I've come across many blogs written by parents of disabled children, who describe the challenges, heartaches, and victories of their staggering tasks. If blogging has done nothing else, it has certainly brought these exhausted and caring parents out of the closet so the rest of us can see what they deal with daily.
2446 God and Gore
In a magazine side bar today I notice a list of conversation starters and stoppers. For instance, complimenting a woman on her jewelry can be a conversation starter. Asking her how much it cost--a stopper. On the list of conversation stoppers was disagreeing with the other person on God or Al Gore.2445 Preview of coming attractions
On Monday May 8, Monday Memories will be about my dream to open a book store, and on Monday May 15, I'll fill you in on the lost and missing beds. These seemed to be the two most popular from the May 4 Thursday Thirteen list.Monday Memories
Thursday Thirteen
2444 Word wizards wanted
Canadian gay couples are unhappy that they aren't listed as "husband and wife" in the latest census according to an item noted by Elizabeth Marquardt at her blog at Family Scholars.A husband is a man and a wife is a woman and these words are embedded in our English collective memory, literature, holy books, music, indeed, the very fabric of our culture.
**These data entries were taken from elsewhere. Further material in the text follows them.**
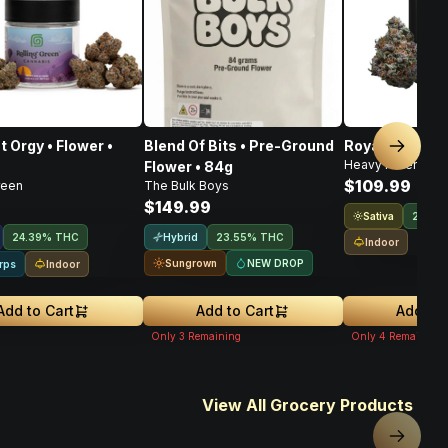
t Orgy • Flower •
Blend Of Bits • Pre-Ground
Royal Haze • F
Next sl
Heavy Hitters
Flower • 84g
$109.99
reen
The Bulk Boys
$149.99
Sativa
21.9%
Hybrid
24.39% THC
23.55% THC
Indoor
Sungrown
NEW DROP
Indoor
rps
Add to Cart
Add to Cart
Add to 
Only
3
Remaining
Only
4
Remaining
View All Grocery Products
Next sl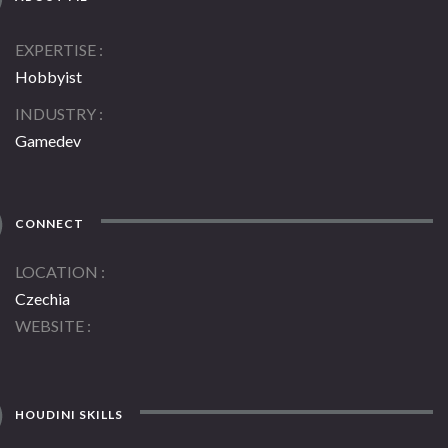
EXPERTISE
Hobbyist
INDUSTRY
Gamedev
CONNECT
LOCATION
Czechia
WEBSITE
HOUDINI SKILLS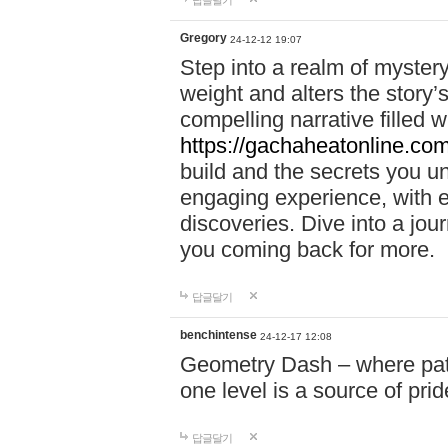
답글달기
Gregory
24-12-12 19:07
Step into a realm of myster
weight and alters the story’
compelling narrative filled w
https://gachaheatonline.co
build and the secrets you 
engaging experience, with e
discoveries. Dive into a j
you coming back for more.
답글달기
benchintense
24-12-17 12:08
Geometry Dash – where patie
one level is a source of pri
답글달기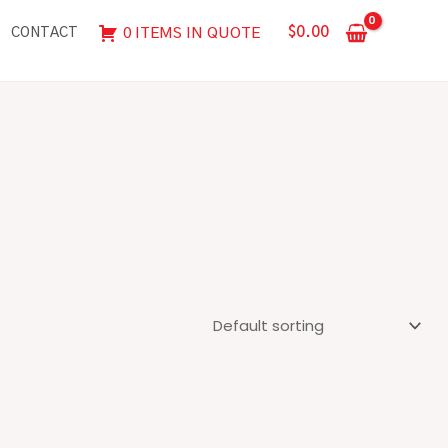
$
0.00
0 ITEMS IN QUOTE
CONTACT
I'm puzzled that a gay man would want to be called "wife." Or a lesbian, "husband." If gays want a permanent relationship recognized by society, let them invent a word that works for them and then try it out on the general public--sing about it, write about it, and use it among their friends. Someone invented all these ridiculous terms we use with computers, and we use them without thinking in less than a generation. Considering the bad press and scorn the feminists have dumped on the institution of marriage, homosexuals may even wish to stay away from words that describe specific roles. There are probably languages or dialects that have appropriate, meaningless words, which could be borrowed for the purpose of a census until something catches on.